#28

16 5 3
                                    

BODIES

James si infilò le Jordan ai piedi. Preferì non prendere la macchina: se gli si fosse insinuato il capriccio di bere, non sarebbe riuscito a contenersi tanto agevolmente. Si diresse verso l'appartamento degli skater, nonostante il tempo meteorologico impedisse una camminata piacevole e tranquilla. Folate di vento strapazzavano gli alberi a bordo strada e torrentelli grigiastri scivolavano lungo i marciapiedi. Un acquazzone in piena regola stava investendo con veemenza la città. Schivò delle cartacce sospinte dal vento, rannicchiato sotto al suo ombrello verde militare, che imbottendosi d'acqua si appesantiva. Non era del giusto umore per andare a una festa. Il tarlo fisso dell'immagine di sua madre che invocava disperata il suicidio gli rosicchiava dolorosamente le meningi. Sarebbe rimasto volentieri a letto ad affondare la faccia sfibrata nel cuscino, ma aveva già dato agli amici la conferma di esserci e gli pareva male disdire all'ultimo momento.
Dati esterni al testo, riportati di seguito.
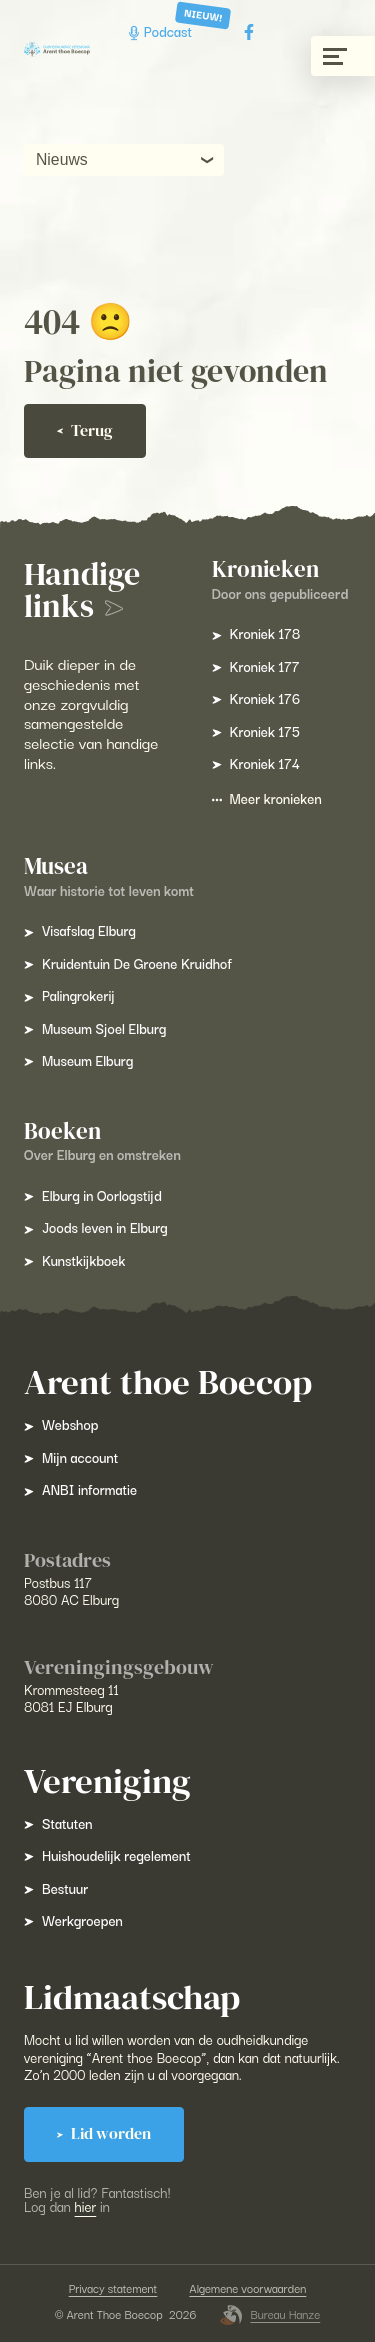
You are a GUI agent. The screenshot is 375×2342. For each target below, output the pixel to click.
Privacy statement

James si districò tra un arcipelago di pozzanghere. Aveva un nodo alla gola e sequenze indistinte gli annebbiavano la vista. Non era in grado di pensare lucidamente. Non aveva idea di come si sarebbe comportato alla festa, e men che meno gli interessava stabilirlo. Solo una cosa si impose: niente droghe. L'uso di cocaina stava diventando un'irrefrenabile dipendenza. Bisognava iniziare prima o poi a lasciarsela alle spalle, e ci avrebbe provato già quella sera.

Suonò al campanello del condominio. Dal citofono gli rispose Henry. «Sei venuto alla fine, eh? Grande James!», e dopo un rutto, aggiunse: «La festa è già cominciata e ci stiamo spaccando, vieni su!» James varcò il cancelletto. Non prometteva bene, per niente. L'atmosfera lassù sembrava alle stelle, si intuiva dal tono scanzonato di Henry. Chiuse l'ombrello, si riparò sotto la tettoria per dei secondi e poi spinse la porta d'ingresso della palazzina. Quando si accinse ad imboccare la scalinata tinteggiata di giallo tenue che portava ai piani superiori, ripeté a sé stesso: "Va bene tutto, ma solo una cosa: no droghe. Forza, ce la posso fare".

La musica diventava più alta mano a mano che si inerpicava su per le scale: punk rock, rock & roll e pop punk goliardico. Come facevano i vicini a non lamentarsi? Erano forse abituati a quel baccano e ai continui party? James raggiunse il pianerottolo del penultimo piano e non fece in tempo a farsi avanti verso la porta dell'appartamento che questa si dischiuse all'improvviso. Dallo spiraglio tra essa e la parete sbucò la faccia di William, cerea e disfatta. Nonostante le condizioni debilitanti, l'amico lo incitò euforico: «Cos'è quell'espressione mesta?! Su con la vita, fratellooo!» Lo tirò per il braccio trascinandolo all'interno. Appena dentro, James spostò lo sguardo da sinistra a destra per inquadrare meglio il luogo in cui si trovava. Era in un soggiorno, occupato da un sofà etnico scalfito in alcuni punti della fodera e da un lungo mobile con su di esso una tv scassata. Sul divano erano seduti Anthony e due ragazze, intente a chiacchierare con lui. Un impianto hi-fi, gracchiante e con parecchi anni sul gruppone, emetteva le canzoni che animavano la festa. I balconi delle finestre erano chiusi e una luce malaticcia e stagnante si diffondeva per l'ambiente. Henry gli si parò davanti e lo accolse calorosamente, scortato da un tizio mai visto e da un'ammaliante tipa dai capelli bruni. Lo condusse fino alla piccola sala da pranzo, nella quale su un tavolo erano disposti in ordine i bicchieri per le partite di beer pong. Noah stava giocando da solo contro altre due ragazze, le quali strillavano galvanizzate ogni volta che la pallina da ping pong centrava il bersaglio. «Ei James...finalmente ci ribecchiamo.» Noah si prese una pausa dal gioco per stringergli la mano. «Loro sono delle amiche: Shanti e Mei.»

James venne rapito dalla seconda. Mei era asiatica, magra e slanciata, e portava i capelli a caschetto. Generalmente i lineamenti orientali non lo colpivano, ma lei era davvero particolare. Un tatuaggio sulla schiena, che risaltava tra lo spacco del tubino nero, e l'anello del nostril sul nasino pungolavano la sua immaginazione. "Ci proverei volentieri", confermò a sé stesso. Il match di beer pong riprese, tra i lanci fuori misura dei giocatori e le occhiate piacenti ed evasive di Mei verso la sua direzione.